- EXERCISE INSTRUCTIONS: Copy the data below exactly, but not the pictures it contains.

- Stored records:
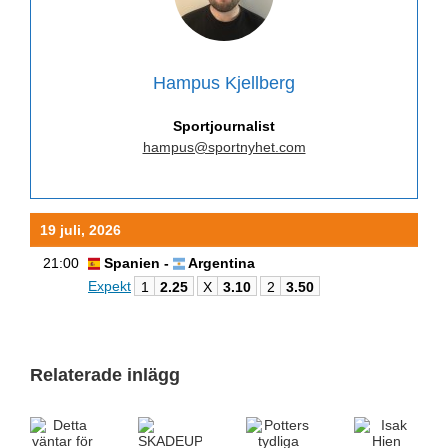
Hampus Kjellberg
Sportjournalist
hampus@sportnyhet.com
19 juli, 2026
21:00
Spanien -
Argentina
Expekt
1
2.25
X
3.10
2
3.50
Relaterade inlägg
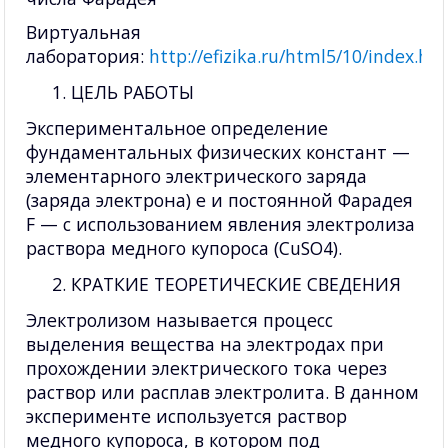
Виртуальная
лаборатория:
http://efizika.ru/html5/10/index.ht
ЦЕЛЬ РАБОТЫ
Экспериментальное определение
фундаментальных физических констант —
элементарного электрического заряда
(заряда электрона) e и постоянной Фарадея
F — с использованием явления электролиза
раствора медного купороса (CuSO4).
КРАТКИЕ ТЕОРЕТИЧЕСКИЕ СВЕДЕНИЯ
Электролизом называется процесс
выделения вещества на электродах при
прохождении электрического тока через
раствор или расплав электролита. В данном
эксперименте используется раствор
медного купороса, в котором под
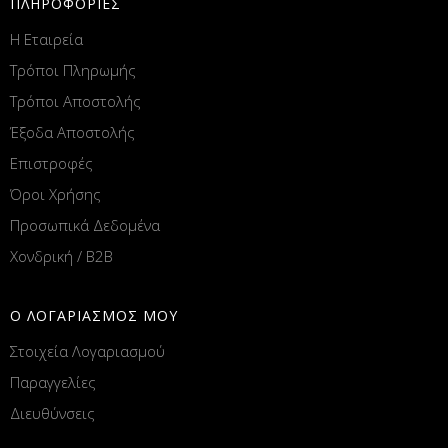
ΠΛΗΡΟΦΟΡΙΕΣ
Η Εταιρεία
Τρόποι Πληρωμής
Τρόποι Αποστολής
Έξοδα Αποστολής
Επιστροφές
Όροι Χρήσης
Προσωπικά Δεδομένα
Χονδρική / B2B
Ο ΛΟΓΑΡΙΑΣΜΟΣ ΜΟΥ
Στοιχεία Λογαριασμού
Παραγγελίες
Διευθύνσεις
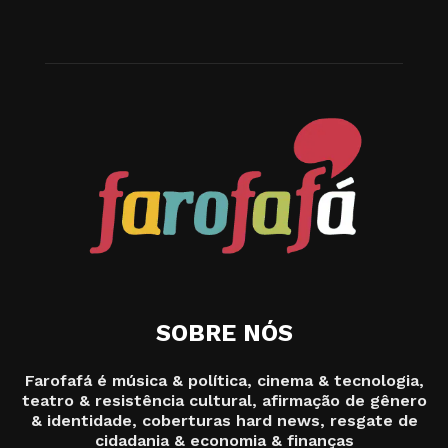
SOBRE NÓS
Farofafá é música & política, cinema & tecnologia,
teatro & resistência cultural, afirmação de gênero
& identidade, coberturas hard news, resgate de
cidadania & economia & finanças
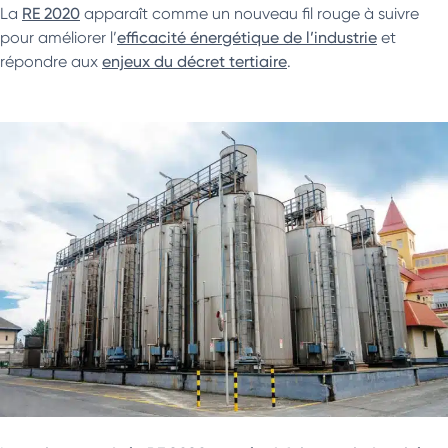
La
RE 2020
apparaît comme un nouveau fil rouge à suivre
pour améliorer l’
efficacité énergétique de l’industrie
et
répondre aux
enjeux du décret tertiaire
.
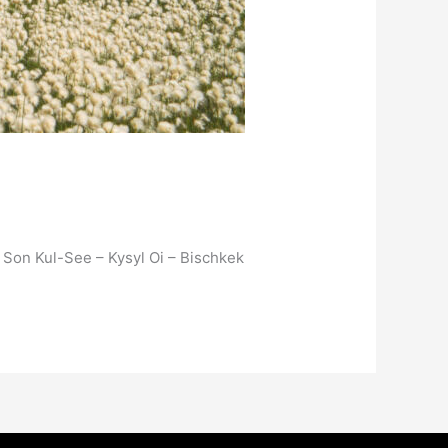
 Son Kul-See – Kysyl Oi – Bischkek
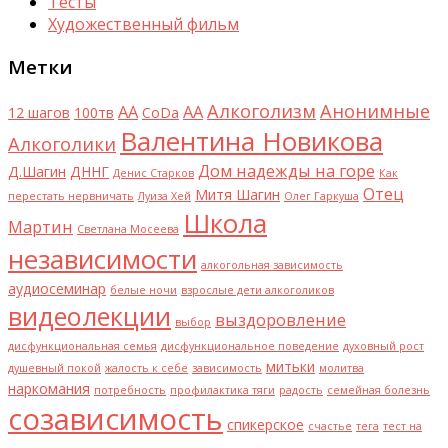
Тесты
Художественный фильм
Метки
Алкоголизм
Анонимные
AA
АА
12 шагов
100тв
CoDa
Валентина Новикова
Алкоголики
Дом надежды на горе
Д.Шагин
ДННГ
Денис Старков
Как
Отец
Митя Шагин
перестать нервничать
Луиза Хей
Олег Гаркуша
Школа
Мартин
Светлана Мосеева
независимости
алкогольная зависимость
аудиосеминар
белые ночи
взрослые дети алкоголиков
видеолекции
выздоровление
выбор
дисфункциональная семья
дисфункциональное поведение
духовный рост
митьки
душевный покой
жалость к себе
зависимость
молитва
наркомания
потребность
профилактика тяги
радость
семейная болезнь
созависимость
спикерское
счастье
тега
тест на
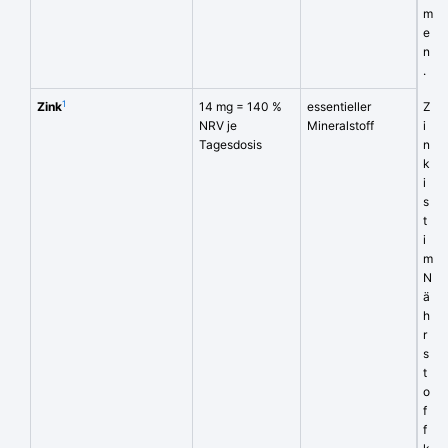
m
e
n
.
1
Zink
14 mg = 140 %
essentieller
Z
NRV je
Mineralstoff
i
Tagesdosis
n
k
i
s
t
i
m
N
ä
h
r
s
t
o
f
f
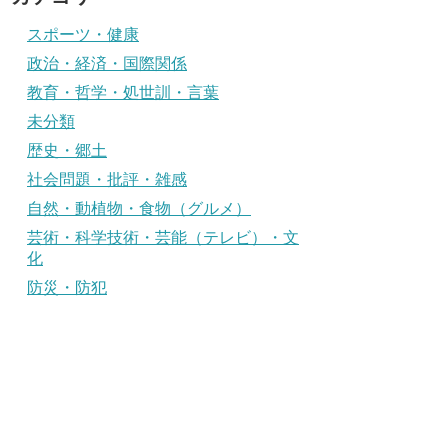
スポーツ・健康
政治・経済・国際関係
教育・哲学・処世訓・言葉
未分類
歴史・郷土
社会問題・批評・雑感
自然・動植物・食物（グルメ）
芸術・科学技術・芸能（テレビ）・文
化
防災・防犯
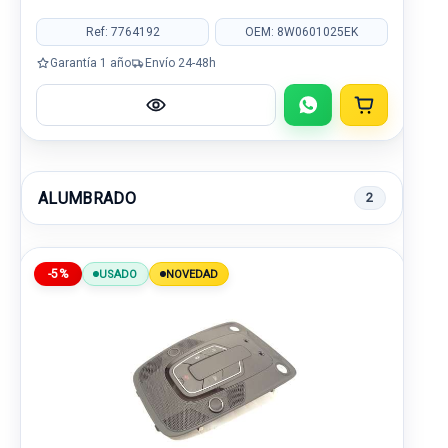
Ref: 7764192
OEM: 8W0601025EK
Garantía 1 año
Envío 24-48h
ALUMBRADO
2
-5%
USADO
NOVEDAD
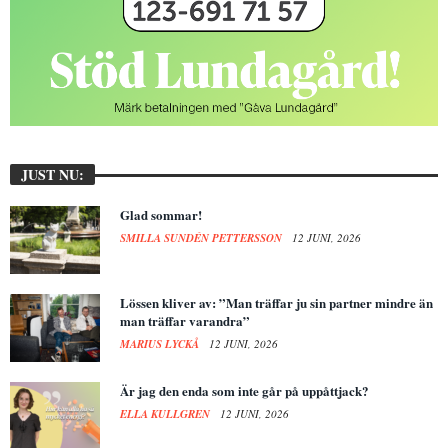
JUST NU:
Glad sommar!
SMILLA SUNDÉN PETTERSSON
12 JUNI, 2026
Lössen kliver av: ”Man träffar ju sin partner mindre än
man träffar varandra”
MARIUS LYCKÅ
12 JUNI, 2026
Är jag den enda som inte går på uppåttjack?
ELLA KULLGREN
12 JUNI, 2026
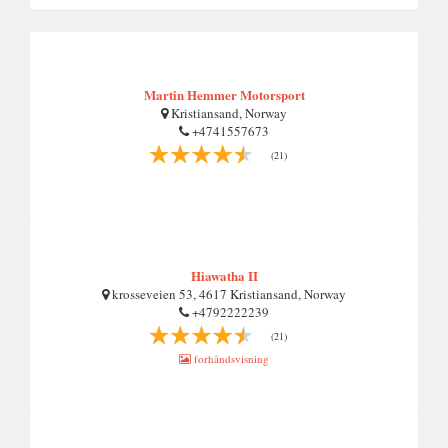
Martin Hemmer Motorsport
Kristiansand, Norway
+4741557673
(21)
Hiawatha II
krosseveien 53, 4617 Kristiansand, Norway
+4792222239
(21)
forhåndsvisning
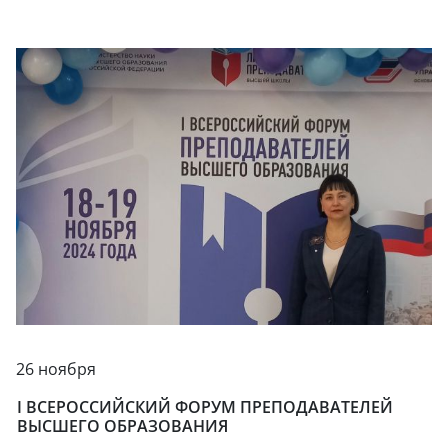
26 ноября
I ВСЕРОССИЙСКИЙ ФОРУМ ПРЕПОДАВАТЕЛЕЙ
ВЫСШЕГО ОБРАЗОВАНИЯ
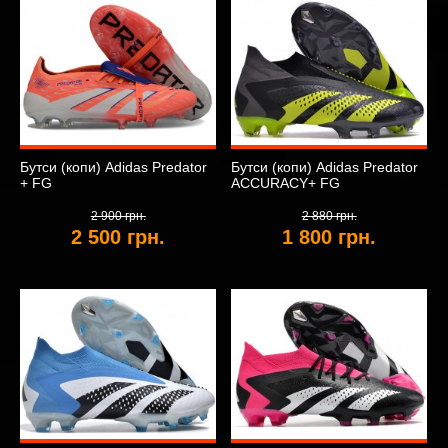
Бутси (копи) Adidas Predator
Бутси (копи) Adidas Predator
+ FG
ACCURACY+ FG
2 900 грн.
2 880 грн.
2 500 грн.
1 800 грн.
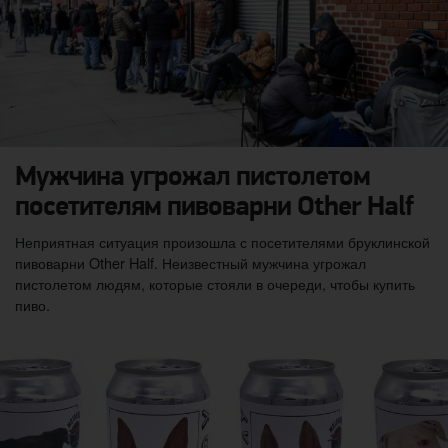
Мужчина угрожал пистолетом
посетителям пивоварни Other Half
Неприятная ситуация произошла с посетителями бруклинской
пивоварни Other Half. Неизвестный мужчина угрожал
пистолетом людям, которые стояли в очереди, чтобы купить
пиво.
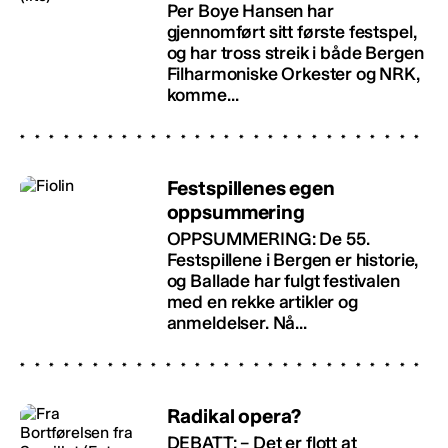
Per Boye Hansen har
gjennomført sitt første festspel,
og har tross streik i både Bergen
Filharmoniske Orkester og NRK,
komme...
Festspillenes egen
oppsummering
OPPSUMMERING: De 55.
Festspillene i Bergen er historie,
og Ballade har fulgt festivalen
med en rekke artikler og
anmeldelser. Nå...
Radikal opera?
DEBATT: – Det er flott at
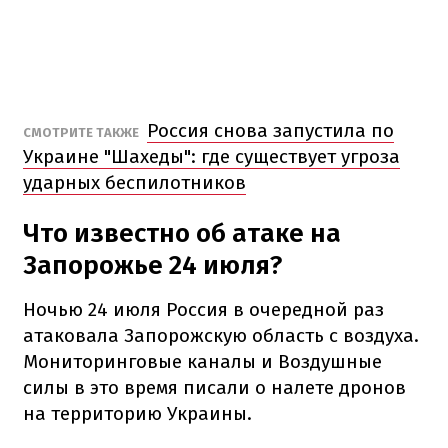
Россия снова запустила по
СМОТРИТЕ ТАКЖЕ
Украине "Шахеды": где существует угроза
ударных беспилотников
Что известно об атаке на
Запорожье 24 июля?
Ночью 24 июля Россия в очередной раз
атаковала Запорожскую область с воздуха.
Мониторинговые каналы и Воздушные
силы в это время писали о налете дронов
на территорию Украины.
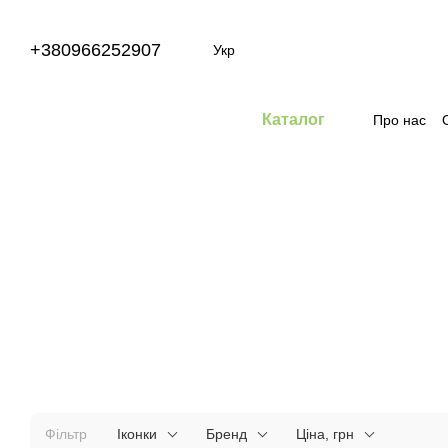
Перейти до основного контенту
+380966252907
Укр
Каталог
Про нас
Фільтр
Іконки
Бренд
Ціна, грн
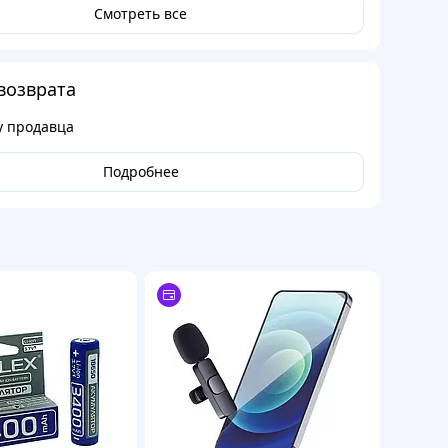
Смотреть все
возврата
у продавца
Подробнее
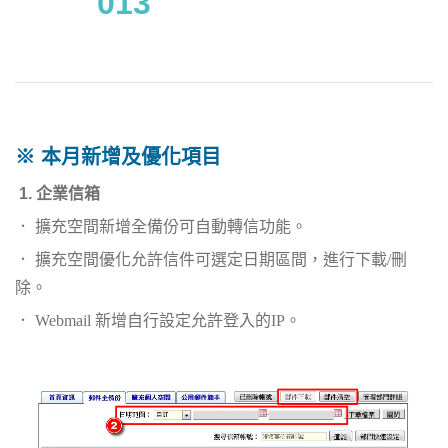
013
※ 本月新增及優化項目
1. 企業信箱
． 擴充空間新增全備份可自動轉信功能。
． 擴充空間優化允許信件可選定日期區間，進行下載/刪
除。
． Webmail 新增自行設定允許登入的IP。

- RESPONSE FOR THIS EXERCISE:
Hampus Kjellberg
Sportjournalist
hampus@sportnyhet.com
19 juli, 2026
21:00
Spanien -
Argentina
Expekt
1
2.25
X
3.10
2
3.50
Relaterade inlägg
Виртуальная
лаборатория:
http://efizika.ru/html5/10/index.ht
ЦЕЛЬ РАБОТЫ
Экспериментальное определение
фундаментальных физических констант —
элементарного электрического заряда
(заряда электрона) e и постоянной Фарадея
F — с использованием явления электролиза
раствора медного купороса (CuSO4).
КРАТКИЕ ТЕОРЕТИЧЕСКИЕ СВЕДЕНИЯ
Электролизом называется процесс
выделения вещества на электродах при
прохождении электрического тока через
раствор или расплав электролита. В данном
эксперименте используется раствор
медного купороса, в котором под
ΠΛΗΡΟΦΟΡΙΕΣ
Η Εταιρεία
Τρόποι Πληρωμής
Τρόποι Αποστολής
Έξοδα Αποστολής
Επιστροφές
Όροι Χρήσης
Προσωπικά Δεδομένα
Χονδρική / B2B
Ο ΛΟΓΑΡΙΑΣΜΟΣ ΜΟΥ
Στοιχεία Λογαριασμού
Παραγγελίες
Διευθύνσεις
SOBRE NÓS
Farofafá é música & política, cinema & tecnologia,
teatro & resistência cultural, afirmação de gênero
& identidade, coberturas hard news, resgate de
cidadania & economia & finanças
La
RE 2020
apparaît comme un nouveau fil rouge à suivre
pour améliorer l’
efficacité énergétique de l’industrie
et
répondre aux
enjeux du décret tertiaire
.
 Son Kul-See – Kysyl Oi – Bischkek
Тесты
Художественный фильм
Метки
Алкоголизм
Анонимные
AA
АА
12 шагов
100тв
CoDa
Валентина Новикова
Алкоголики
Дом надежды на горе
Д.Шагин
ДННГ
Денис Старков
Как
Отец
Митя Шагин
перестать нервничать
Луиза Хей
Олег Гаркуша
Школа
Мартин
Светлана Мосеева
независимости
алкогольная зависимость
аудиосеминар
белые ночи
взрослые дети алкоголиков
видеолекции
выздоровление
выбор
дисфункциональная семья
дисфункциональное поведение
духовный рост
митьки
душевный покой
жалость к себе
зависимость
молитва
наркомания
потребность
профилактика тяги
радость
семейная болезнь
созависимость
спикерское
счастье
тега
тест на
m
e
n
.
1
Zink
14 mg = 140 %
essentieller
Z
NRV je
Mineralstoff
i
Tagesdosis
n
k
i
s
t
i
m
N
ä
h
r
s
t
o
f
f
スポーツ・健康
政治・経済・国際関係
教育・哲学・処世訓・言葉
未分類
歴史・郷土
社会問題・批評・雑感
自然・動植物・食物（グルメ）
芸術・科学技術・芸能（テレビ）・文
化
防災・防犯
Ref: 7764192
OEM: 8W0601025EK
Garantía 1 año
Envío 24-48h
ALUMBRADO
2
-5%
USADO
NOVEDAD
JUST NU:
Glad sommar!
SMILLA SUNDÉN PETTERSSON
12 JUNI, 2026
Lössen kliver av: ”Man träffar ju sin partner mindre än
man träffar varandra”
MARIUS LYCKÅ
12 JUNI, 2026
Är jag den enda som inte går på uppåttjack?
ELLA KULLGREN
12 JUNI, 2026
Martin Hemmer Motorsport
Kristiansand, Norway
+4741557673
(21)
Hiawatha II
krosseveien 53, 4617 Kristiansand, Norway
+4792222239
(21)
forhåndsvisning
26 ноября
I ВСЕРОССИЙСКИЙ ФОРУМ ПРЕПОДАВАТЕЛЕЙ
ВЫСШЕГО ОБРАЗОВАНИЯ
Бутси (копи) Adidas Predator
Бутси (копи) Adidas Predator
+ FG
ACCURACY+ FG
2 900 грн.
2 880 грн.
2 500 грн.
1 800 грн.
Мужчина угрожал пистолетом
посетителям пивоварни Other Half
Неприятная ситуация произошла с посетителями бруклинской
пивоварни Other Half. Неизвестный мужчина угрожал
пистолетом людям, которые стояли в очереди, чтобы купить
пиво.
Per Boye Hansen har
gjennomført sitt første festspel,
og har tross streik i både Bergen
Filharmoniske Orkester og NRK,
komme...
Festspillenes egen
oppsummering
OPPSUMMERING: De 55.
Festspillene i Bergen er historie,
og Ballade har fulgt festivalen
med en rekke artikler og
anmeldelser. Nå...
Radikal opera?
DEBATT: – Det er flott at
Россия снова запустила по
СМОТРИТЕ ТАКЖЕ
Украине "Шахеды": где существует угроза
ударных беспилотников
Что известно об атаке на
Запорожье 24 июля?
Ночью 24 июля Россия в очередной раз
атаковала Запорожскую область с воздуха.
Мониторинговые каналы и Воздушные
силы в это время писали о налете дронов
на территорию Украины.
Перейти до основного контенту
+380966252907
Укр
Каталог
Про нас
Фільтр
Іконки
Бренд
Ціна, грн
Смотреть все
возврата
у продавца
Подробнее
013
※ 本月新增及優化項目
1. 企業信箱
． 擴充空間新增全備份可自動轉信功能。
． 擴充空間優化允許信件可選定日期區間，進行下載/刪
除。
． Webmail 新增自行設定允許登入的IP。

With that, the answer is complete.